Photography.  It's an amazing way to connect to nature.  It can allow you to immerse yourself in your surroundings.  It can help you see the details and get up close and personal.  It can also help you with identification (after the fact).  It gets you down and "in" the action and challenges you to think like your subject.  How fast is that bird?  Where will that insect jump to?  What is that rabbit moving towards?  Or it can be pictures of an inanimate object, the effects of the sun, wind and rain... It's just such a fun way to document your outdoor adventures.
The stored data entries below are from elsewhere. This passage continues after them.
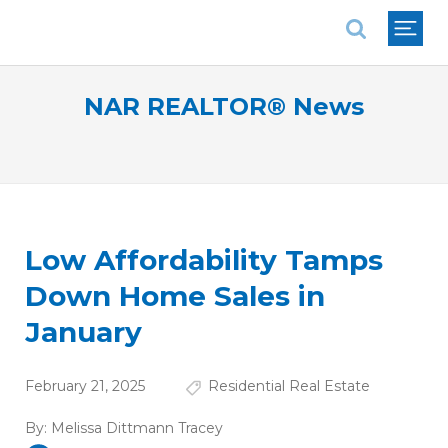
National Association of REALTORS®
NAR REALTOR® News
Low Affordability Tamps
Down Home Sales in
January
February 21, 2025
Residential Real Estate
By:
Melissa Dittmann Tracey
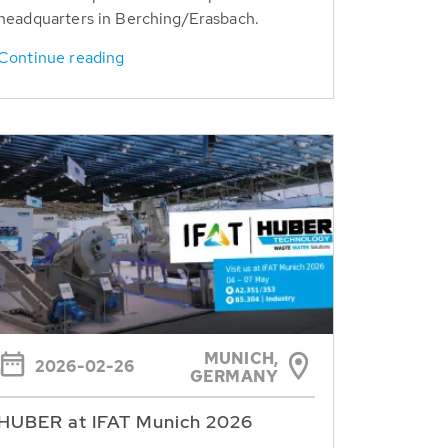
headquarters in Berching/Erasbach.
Continue reading
MUNICH,
2026-02-26
GERMANY
HUBER at IFAT Munich 2026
I stumbled into nature photography by accident.  I started taking photos of plants for my job, documenting the month plants flowered and snapping pictures of new plants that could be added to the Grandmaitre nature reserve list.  Last year, I started taking photos for a personal project - collecting images of my favorite urban nature locations.  As I continued to take pictures of nature spots and plants (which are close to my heart) I noticed that neat insects were "guest starring" in my collection.  And now I'm even taking opportunities to photograph insects when they are not appearing on flora!

There is a whole micro world buzzing and munching and weaving just under our radar and I only notice it when I stop for a bit and look closely.  The web of life is so intricate.  A naturalized flower (that is seen as a weed by many) can actually be an important ecological link.  That milkweed supports more than just monarchs.  The simple Bladder Campion and Daisy Fleabane offers up pollen and nectar to insects that I can't even name!  (And this month I saw so many mama spiders moving egg sacs as I weeded gardens for my landscaping job.)  Getting out a camera slows my high-speed life down and allows me to refocus on the incredible details found outside.  It's made me see everything from a different perspective and highlights that we're all connected in more ways than I've ever imagined.

This is what photography is for me right now.  But photography can be so many things - not just plants or insects!  There is so much to photograph in nature.

For those who want to add to their "life list" - getting out with a camera can augment the birding experience.  Or you can take a picture of a single object - as in the example of "That Tree" project ( a year long photography project of photographing a Burr Oak).  You don't even have to have a fancy camera!  Sunsets are a favorite subject of some including Nancy in Ottawa and documenting a ravine walk was a weekly and sometimes daily account for Jane Flanagan last fall in Toronto.

Photography can be a creative, meditative and challenging hobby.  And it can get you outside!